6.イベント(前半)
「ルディローザ・アクアティア、貴様はもうすぐ殿下に婚約破棄されるのだ!」
「おっしゃってる意味が分かりませんわ」
ほとんどの生徒が集まる昼休みの食堂は、いつもと違い静まり返っていた。
事の発端は、ランチを終えて友人の令嬢たちと歓談していたルディローザに大声で話しかけてきた、この男女3人だ。注目を浴びているのに気付かないのか、それともわざとなのか。
野次馬は半数以上、残りは貴族らしく静かに行方を見守っているとルディローザは感じ取った。
「ふん!そうやってしらばっくれられるのも今の内だ!」
「婚約破棄されてから泣いて謝っても遅いんですよ!?今マリアに謝って下さい!」
目の前で煩く喚いている男子生徒2人と、彼らに守られるようにして瞳を潤ませているマリアと呼ばれた女子生徒。
マリアンナ・ロゼッタ子爵令嬢。
薄桃色の真っ直ぐな髪を腰まで伸ばし、同じ色のぱっちりと大きな瞳。形の良い小ぶりの鼻とぷっくりとした唇は彼女の可憐さをより強調している。小柄な身長により上目遣いになる視線と仕草は、同性から見ても可愛いと思う。貴族らしからぬ言動――口を開けて笑ったり、過度な触れ合い、近すぎる距離なども男性心を擽るのかもしれない。

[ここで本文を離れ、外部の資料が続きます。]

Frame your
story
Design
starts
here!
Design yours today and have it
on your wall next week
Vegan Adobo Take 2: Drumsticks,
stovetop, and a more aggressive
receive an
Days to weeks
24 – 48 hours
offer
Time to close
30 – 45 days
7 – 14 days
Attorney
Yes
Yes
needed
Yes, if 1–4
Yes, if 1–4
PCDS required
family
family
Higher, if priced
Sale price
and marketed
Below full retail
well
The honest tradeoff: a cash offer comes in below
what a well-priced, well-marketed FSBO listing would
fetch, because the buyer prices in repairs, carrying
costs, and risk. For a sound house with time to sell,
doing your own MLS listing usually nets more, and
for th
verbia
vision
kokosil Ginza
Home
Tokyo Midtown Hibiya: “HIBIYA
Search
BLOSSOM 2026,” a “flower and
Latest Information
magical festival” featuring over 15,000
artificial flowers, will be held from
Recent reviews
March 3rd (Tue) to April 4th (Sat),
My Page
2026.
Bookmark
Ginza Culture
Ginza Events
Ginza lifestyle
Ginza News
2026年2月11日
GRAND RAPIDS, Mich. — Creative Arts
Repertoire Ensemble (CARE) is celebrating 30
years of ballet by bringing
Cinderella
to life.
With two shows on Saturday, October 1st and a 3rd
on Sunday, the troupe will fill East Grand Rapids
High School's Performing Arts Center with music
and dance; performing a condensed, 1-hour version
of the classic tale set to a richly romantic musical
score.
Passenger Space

ルディローザの感想はというと、「今日は3人だけなんだな」これだけである。
謝れと言われても、彼女と碌に会話をしたこともない。この1年間、数え切れないほどの寸劇を見せつけられただけだ。まさかその寸劇に付き合わなかったから悪いとでも言うのか。
「そうおっしゃられましても…わたくし、ロゼッタ子爵令嬢に謝るようなことをした記憶はございません」
「とぼけるのもいい加減に…!」
「もういいの、トム。きっと私が悪いの。私はただ、みんなと仲良くしたいだけなのに…!!」
マリアンナの目元を拭う仕草に、男子生徒2名――正確にいうと、宰相の三男トーマス・アイルド侯爵子息と、この国で3番目に大きいラムリエ商会の次男ウィロビーが甘い声で慰めている。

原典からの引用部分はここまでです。